Now, it is worth noting that Carson did follow up his initial thought on unemployment to focus on the labor force participation rate.
This number has been depressed – meaning even a very low unemployment rate could be masking other problems – and is worth examining for context. But Carson’s argument comes down to this: don’t believe the first number because the BLS is out to get you, but do believe the second number because it’s important and it’s collected by a bunch of very smart people (who also happen to be called the BLS). Really?
We fix on definitions and keep them consistent so that members of a profession have a precise understanding of what they mean when they converse, and so they can compare similar phenomena observed at different times. If we apply Ben Carson’s slippery definition of the unemployment rate to that of Ronald Reagan’s term, it would look very different than the one economists have established and would make long-term comparison impossible.
But, thinking of Ronald Reagan, I can never forget that his White House physician was Doctor Daniel Ruge, another eminent neurosurgeon of his time who cared for the president after he was shot. One of Doctor Carson’s specialties is pediatric medicine with a focus on the surgical repair of craniosynostosis, which is the premature closing of the “soft spot” on an infant’s skull. If skilled surgery isn’t performed almost immediately, the infant will suffer disfigurement and brain damage.

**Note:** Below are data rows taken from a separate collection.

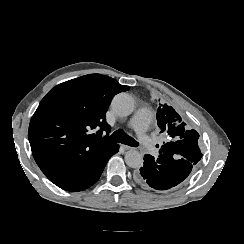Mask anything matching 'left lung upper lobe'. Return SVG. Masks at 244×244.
I'll return each instance as SVG.
<instances>
[{
  "mask_svg": "<svg viewBox=\"0 0 244 244\" xmlns=\"http://www.w3.org/2000/svg\"><path fill=\"white\" fill-rule=\"evenodd\" d=\"M157 123L161 132L166 131L170 136V140L161 146L160 154L172 153L177 159L197 164L202 157L198 144L199 134L186 126L172 106L167 104L159 106Z\"/></svg>",
  "mask_w": 244,
  "mask_h": 244,
  "instance_id": "obj_1",
  "label": "left lung upper lobe"
}]
</instances>
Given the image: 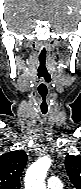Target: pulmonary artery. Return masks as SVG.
<instances>
[{"label": "pulmonary artery", "mask_w": 81, "mask_h": 189, "mask_svg": "<svg viewBox=\"0 0 81 189\" xmlns=\"http://www.w3.org/2000/svg\"><path fill=\"white\" fill-rule=\"evenodd\" d=\"M48 189H63L61 180L55 176H51L47 179Z\"/></svg>", "instance_id": "e3ab8cb5"}]
</instances>
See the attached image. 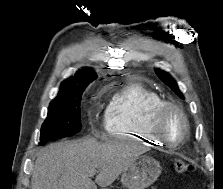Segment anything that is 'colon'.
Masks as SVG:
<instances>
[{
  "label": "colon",
  "mask_w": 223,
  "mask_h": 189,
  "mask_svg": "<svg viewBox=\"0 0 223 189\" xmlns=\"http://www.w3.org/2000/svg\"><path fill=\"white\" fill-rule=\"evenodd\" d=\"M191 165L184 160L178 159L174 163V169L179 174L188 173L191 170Z\"/></svg>",
  "instance_id": "1"
}]
</instances>
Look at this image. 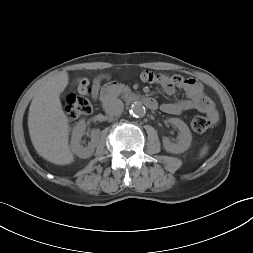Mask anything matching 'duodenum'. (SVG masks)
<instances>
[{"label":"duodenum","instance_id":"1","mask_svg":"<svg viewBox=\"0 0 253 253\" xmlns=\"http://www.w3.org/2000/svg\"><path fill=\"white\" fill-rule=\"evenodd\" d=\"M118 90V84L116 82H110L101 92V101L107 102ZM126 99L129 101H138L144 104L148 109L155 110L158 107L157 101L152 97H146L139 94H128Z\"/></svg>","mask_w":253,"mask_h":253}]
</instances>
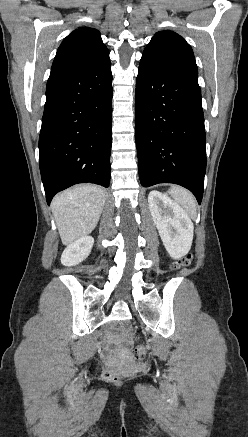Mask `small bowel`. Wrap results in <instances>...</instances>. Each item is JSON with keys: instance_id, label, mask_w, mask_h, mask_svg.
Wrapping results in <instances>:
<instances>
[{"instance_id": "obj_1", "label": "small bowel", "mask_w": 248, "mask_h": 437, "mask_svg": "<svg viewBox=\"0 0 248 437\" xmlns=\"http://www.w3.org/2000/svg\"><path fill=\"white\" fill-rule=\"evenodd\" d=\"M113 339H114L115 342H129V339L125 335V331L124 330H122L120 332V334L114 336Z\"/></svg>"}]
</instances>
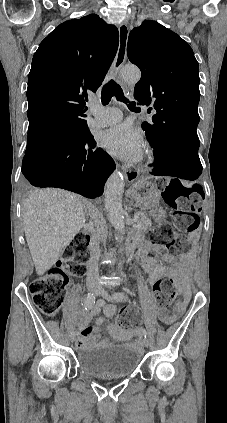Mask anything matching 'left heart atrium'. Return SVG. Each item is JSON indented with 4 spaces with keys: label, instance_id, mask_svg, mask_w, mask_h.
<instances>
[{
    "label": "left heart atrium",
    "instance_id": "1",
    "mask_svg": "<svg viewBox=\"0 0 227 423\" xmlns=\"http://www.w3.org/2000/svg\"><path fill=\"white\" fill-rule=\"evenodd\" d=\"M104 148L128 162H138L144 153L146 142L143 133L130 125H120L101 135Z\"/></svg>",
    "mask_w": 227,
    "mask_h": 423
}]
</instances>
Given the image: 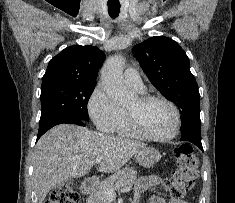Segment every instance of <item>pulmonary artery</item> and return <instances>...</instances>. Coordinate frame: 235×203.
Masks as SVG:
<instances>
[{
  "mask_svg": "<svg viewBox=\"0 0 235 203\" xmlns=\"http://www.w3.org/2000/svg\"><path fill=\"white\" fill-rule=\"evenodd\" d=\"M124 82L131 88L143 92L145 87L137 70L128 68L124 72Z\"/></svg>",
  "mask_w": 235,
  "mask_h": 203,
  "instance_id": "obj_1",
  "label": "pulmonary artery"
}]
</instances>
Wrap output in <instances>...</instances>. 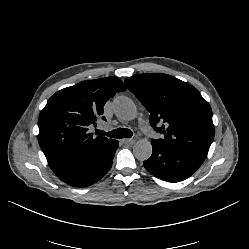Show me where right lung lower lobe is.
<instances>
[{"label":"right lung lower lobe","mask_w":249,"mask_h":249,"mask_svg":"<svg viewBox=\"0 0 249 249\" xmlns=\"http://www.w3.org/2000/svg\"><path fill=\"white\" fill-rule=\"evenodd\" d=\"M117 147L118 141L110 139L94 153L54 173L71 186H90L110 170Z\"/></svg>","instance_id":"obj_1"}]
</instances>
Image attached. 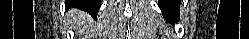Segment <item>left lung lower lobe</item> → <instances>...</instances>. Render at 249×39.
Instances as JSON below:
<instances>
[{
    "mask_svg": "<svg viewBox=\"0 0 249 39\" xmlns=\"http://www.w3.org/2000/svg\"><path fill=\"white\" fill-rule=\"evenodd\" d=\"M179 2L175 0H163L159 1L160 9L162 10V14L166 17L173 16L174 11L177 12L179 9Z\"/></svg>",
    "mask_w": 249,
    "mask_h": 39,
    "instance_id": "1",
    "label": "left lung lower lobe"
}]
</instances>
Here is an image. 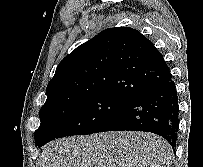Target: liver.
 Returning <instances> with one entry per match:
<instances>
[{
  "label": "liver",
  "instance_id": "6515ba94",
  "mask_svg": "<svg viewBox=\"0 0 203 167\" xmlns=\"http://www.w3.org/2000/svg\"><path fill=\"white\" fill-rule=\"evenodd\" d=\"M172 149L147 132L71 136L46 146L37 167H171Z\"/></svg>",
  "mask_w": 203,
  "mask_h": 167
}]
</instances>
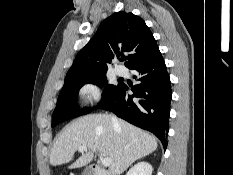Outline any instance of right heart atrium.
Here are the masks:
<instances>
[{
    "label": "right heart atrium",
    "mask_w": 233,
    "mask_h": 175,
    "mask_svg": "<svg viewBox=\"0 0 233 175\" xmlns=\"http://www.w3.org/2000/svg\"><path fill=\"white\" fill-rule=\"evenodd\" d=\"M79 94L84 101L97 103L101 99L102 91L98 84L87 82L80 86Z\"/></svg>",
    "instance_id": "obj_1"
}]
</instances>
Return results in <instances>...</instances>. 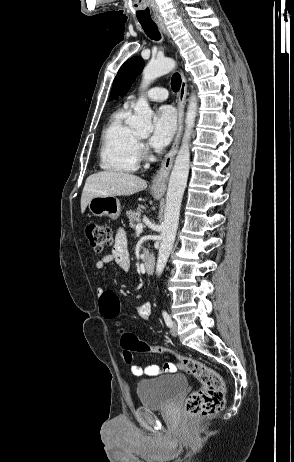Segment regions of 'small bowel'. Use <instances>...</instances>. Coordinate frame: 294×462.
Instances as JSON below:
<instances>
[{
  "label": "small bowel",
  "mask_w": 294,
  "mask_h": 462,
  "mask_svg": "<svg viewBox=\"0 0 294 462\" xmlns=\"http://www.w3.org/2000/svg\"><path fill=\"white\" fill-rule=\"evenodd\" d=\"M111 262L116 263L125 272L130 269L131 262L127 248V239L123 230L118 231L116 234L112 252L102 257L101 260L97 261L95 268L99 271H102L104 270L105 265ZM104 291L105 290L103 288L98 289V293L100 295ZM134 310L138 317L144 321H148L152 312V304L151 302H144L134 306ZM177 369V365L172 361L166 362L163 367H160L156 364H147L145 367L137 364L131 366V372L135 376H141L143 374L147 376H157L162 373H175Z\"/></svg>",
  "instance_id": "1"
}]
</instances>
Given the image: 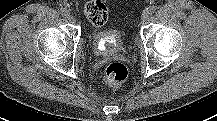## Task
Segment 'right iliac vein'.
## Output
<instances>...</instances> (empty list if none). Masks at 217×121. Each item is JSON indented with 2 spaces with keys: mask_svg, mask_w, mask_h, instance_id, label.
I'll list each match as a JSON object with an SVG mask.
<instances>
[{
  "mask_svg": "<svg viewBox=\"0 0 217 121\" xmlns=\"http://www.w3.org/2000/svg\"><path fill=\"white\" fill-rule=\"evenodd\" d=\"M68 19L71 23H75V17L73 15L69 14Z\"/></svg>",
  "mask_w": 217,
  "mask_h": 121,
  "instance_id": "1",
  "label": "right iliac vein"
}]
</instances>
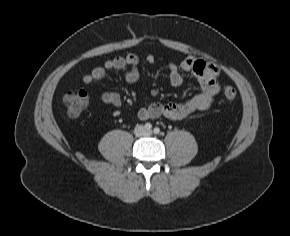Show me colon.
Returning <instances> with one entry per match:
<instances>
[{
	"label": "colon",
	"instance_id": "colon-1",
	"mask_svg": "<svg viewBox=\"0 0 290 236\" xmlns=\"http://www.w3.org/2000/svg\"><path fill=\"white\" fill-rule=\"evenodd\" d=\"M236 95V90L231 86H226L223 90V96L227 100L235 99ZM63 103L70 117H78L87 108L89 95L83 89L68 91L63 96Z\"/></svg>",
	"mask_w": 290,
	"mask_h": 236
}]
</instances>
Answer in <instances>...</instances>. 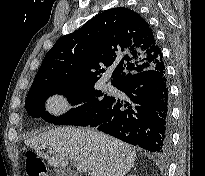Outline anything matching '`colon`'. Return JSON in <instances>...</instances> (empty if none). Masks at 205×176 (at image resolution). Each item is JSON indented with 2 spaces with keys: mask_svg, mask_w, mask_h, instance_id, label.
<instances>
[{
  "mask_svg": "<svg viewBox=\"0 0 205 176\" xmlns=\"http://www.w3.org/2000/svg\"><path fill=\"white\" fill-rule=\"evenodd\" d=\"M24 162L27 176H48L44 161L35 152L26 151Z\"/></svg>",
  "mask_w": 205,
  "mask_h": 176,
  "instance_id": "5ec220e1",
  "label": "colon"
}]
</instances>
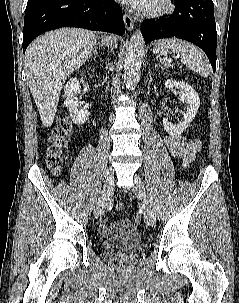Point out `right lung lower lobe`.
Instances as JSON below:
<instances>
[{
  "label": "right lung lower lobe",
  "mask_w": 239,
  "mask_h": 303,
  "mask_svg": "<svg viewBox=\"0 0 239 303\" xmlns=\"http://www.w3.org/2000/svg\"><path fill=\"white\" fill-rule=\"evenodd\" d=\"M60 27H80L123 35L125 25L114 0H28L23 52L40 34Z\"/></svg>",
  "instance_id": "1"
}]
</instances>
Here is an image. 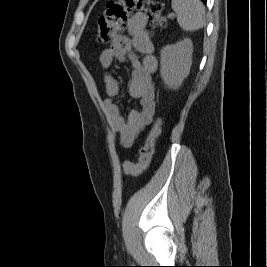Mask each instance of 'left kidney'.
Wrapping results in <instances>:
<instances>
[{"label": "left kidney", "instance_id": "1", "mask_svg": "<svg viewBox=\"0 0 267 267\" xmlns=\"http://www.w3.org/2000/svg\"><path fill=\"white\" fill-rule=\"evenodd\" d=\"M193 44L188 38L166 45L160 52V76L170 89H179L189 75L192 65Z\"/></svg>", "mask_w": 267, "mask_h": 267}]
</instances>
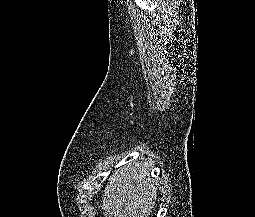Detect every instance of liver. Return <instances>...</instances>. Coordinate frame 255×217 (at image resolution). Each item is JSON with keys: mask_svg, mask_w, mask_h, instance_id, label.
Returning <instances> with one entry per match:
<instances>
[{"mask_svg": "<svg viewBox=\"0 0 255 217\" xmlns=\"http://www.w3.org/2000/svg\"><path fill=\"white\" fill-rule=\"evenodd\" d=\"M104 194L105 217H148L157 197L149 170L140 169L136 163L111 175Z\"/></svg>", "mask_w": 255, "mask_h": 217, "instance_id": "liver-1", "label": "liver"}]
</instances>
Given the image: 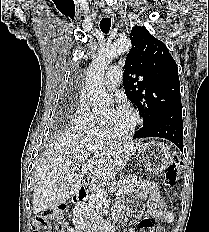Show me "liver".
Instances as JSON below:
<instances>
[{"label": "liver", "mask_w": 209, "mask_h": 232, "mask_svg": "<svg viewBox=\"0 0 209 232\" xmlns=\"http://www.w3.org/2000/svg\"><path fill=\"white\" fill-rule=\"evenodd\" d=\"M140 142L104 141L64 132L45 150L35 168L33 210L55 209L79 192L78 170L89 171L102 185L110 183L129 161Z\"/></svg>", "instance_id": "1"}]
</instances>
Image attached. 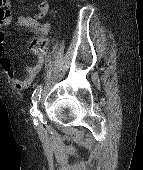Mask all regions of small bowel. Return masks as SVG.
<instances>
[{"mask_svg":"<svg viewBox=\"0 0 143 170\" xmlns=\"http://www.w3.org/2000/svg\"><path fill=\"white\" fill-rule=\"evenodd\" d=\"M47 1H40L37 4V8L32 15H8L6 18L0 20V65L8 75V77L13 81L14 86L17 89L27 88L33 81V79L40 72L44 62L45 56H40L35 63L29 65L26 68L25 76L21 79L16 77V71L14 70L10 60L6 56L4 51V41L6 38L5 28L11 25H18L35 31L38 34H47L50 29L49 23H39L38 20L43 18L48 11Z\"/></svg>","mask_w":143,"mask_h":170,"instance_id":"c3829d8e","label":"small bowel"}]
</instances>
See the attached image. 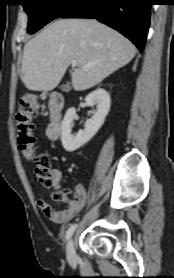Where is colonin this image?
Returning <instances> with one entry per match:
<instances>
[{"mask_svg": "<svg viewBox=\"0 0 174 278\" xmlns=\"http://www.w3.org/2000/svg\"><path fill=\"white\" fill-rule=\"evenodd\" d=\"M38 109L39 105L34 97L26 96L20 100L15 114L18 147L26 158H35L34 175L38 183L45 188L51 189L55 184L56 172L51 166L50 157L47 154H40L35 157L33 151L34 139L32 136L33 125L31 118ZM62 195L63 193L58 192L54 194V197L59 199L62 198Z\"/></svg>", "mask_w": 174, "mask_h": 278, "instance_id": "1", "label": "colon"}]
</instances>
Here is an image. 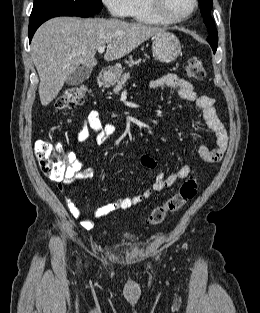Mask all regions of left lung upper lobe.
Listing matches in <instances>:
<instances>
[{"label":"left lung upper lobe","instance_id":"1","mask_svg":"<svg viewBox=\"0 0 260 313\" xmlns=\"http://www.w3.org/2000/svg\"><path fill=\"white\" fill-rule=\"evenodd\" d=\"M201 4V14L204 17V22L207 26L209 37L207 41L211 45L213 52L215 53L217 50V43H218V34L214 24V21L211 17V9L213 7L212 0H199Z\"/></svg>","mask_w":260,"mask_h":313}]
</instances>
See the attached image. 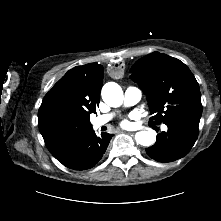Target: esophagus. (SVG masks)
Returning <instances> with one entry per match:
<instances>
[{"label": "esophagus", "instance_id": "34e87169", "mask_svg": "<svg viewBox=\"0 0 221 221\" xmlns=\"http://www.w3.org/2000/svg\"><path fill=\"white\" fill-rule=\"evenodd\" d=\"M120 132H125V131L122 130V131H120ZM128 134H134V133H132V132H128Z\"/></svg>", "mask_w": 221, "mask_h": 221}]
</instances>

I had that diagnosis at birth. I am a survivor of that surgery, thanks to the rapid intervention of Doctor Ruge. I can show you the scars. My wife tells me that I’m not deformed, and Emory hired me – so I guess it worked out.
As a result, I have a special fondness for all neurosurgeons, Doctor Carson included. So, I don’t want to talk trash, but pardon me if I say that I’m really glad that some economist-turned-politician didn’t show up in Doctor Ruge’s surgery to give an opinion on gray matter – particularly mine.